Le financement durable est crucial pour la transition vers la neutralité carbone et ne peut pas reposer uniquement sur les fonds publics. L’UE travaille avec les parties prenantes pour mobiliser l’investissement privé tout en adoptant une approche réglementaire proportionnée. En réponse aux préoccupations concernant la lourdeur administrative, l’UE ajuste ses réglementations financières pour soutenir la croissance. Cette initiative réduira la charge administrative des entreprises de 25 %, et d’au moins 35 % pour les PME, d’ici à la fi n du mandat. La révision du reporting en matière de durabilité dans le cadre de la directive sur les rapports de durabilité des entreprises (CSRD) et de la taxonomie européenne réduira considérablement les obligations déclaratives, en se concentrant sur les grandes entreprises ayant l’impact environnemental le plus significatif. Cette simplification insufflera une nouvelle dynamique dans la modernisation de l’économie européenne en encourageant davantage d’investissements privés.

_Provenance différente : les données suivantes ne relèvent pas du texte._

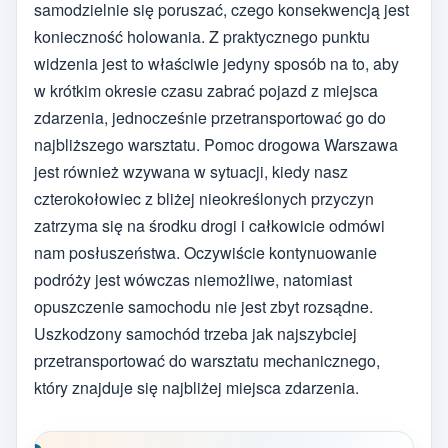
samodzielnie się poruszać, czego konsekwencją jest
konieczność holowania. Z praktycznego punktu
widzenia jest to właściwie jedyny sposób na to, aby
w krótkim okresie czasu zabrać pojazd z miejsca
zdarzenia, jednocześnie przetransportować go do
najbliższego warsztatu. Pomoc drogowa Warszawa
jest również wzywana w sytuacji, kiedy nasz
czterokołowiec z bliżej nieokreślonych przyczyn
zatrzyma się na środku drogi i całkowicie odmówi
nam posłuszeństwa. Oczywiście kontynuowanie
podróży jest wówczas niemożliwe, natomiast
opuszczenie samochodu nie jest zbyt rozsądne.
Uszkodzony samochód trzeba jak najszybciej
przetransportować do warsztatu mechanicznego,
który znajduje się najbliżej miejsca zdarzenia.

Par ailleurs, la réforme du mécanisme d’ajustement carbone aux frontières (MACF) introduit un seuil supprimant les obligations pour 90 % des importateurs, principalement des PME, tout en couvrant toujours plus de 99 % des émissions. En réduisant les coûts de mise en conformité et les charges réglementaires, ces ajustements améliorent l’efficacité tout en alignant les flux financiers sur les objectifs climatiques.

Le Pacte industriel vert démontre que l’action climatique et la croissance économique ne sont pas incompatibles. Investir dans des industries bas carbone et neutres en carbone favorise la création d’emplois et l’innovation technologique, tandis que l’indépendance énergétique renforce la résilience économique. Cependant, des défis de taille demeurent. Les décideurs doivent trouver un équilibre entre des réglementations environnementales ambitieuses et la compétitivité des entreprises. Assurer une transition équitable dans toutes les régions sera également crucial, car certaines industries et communautés devront supporter des coûts d’adaptation plus élevés que d’autres.

L’Europe a longtemps été à l’avant-garde de l’action climatique, mais maintenir ce leadership nécessite un engagement constant. La prochaine proposition d’objectif climatique pour 2040 visera à réduire les émissions de gaz à effet de serre de 90 %. En associant des politiques ambitieuses à une base industrielle solide, l’Europe peut atteindre ses objectifs de décarbonation et de compétitivité, et établir une nouvelle référence mondiale.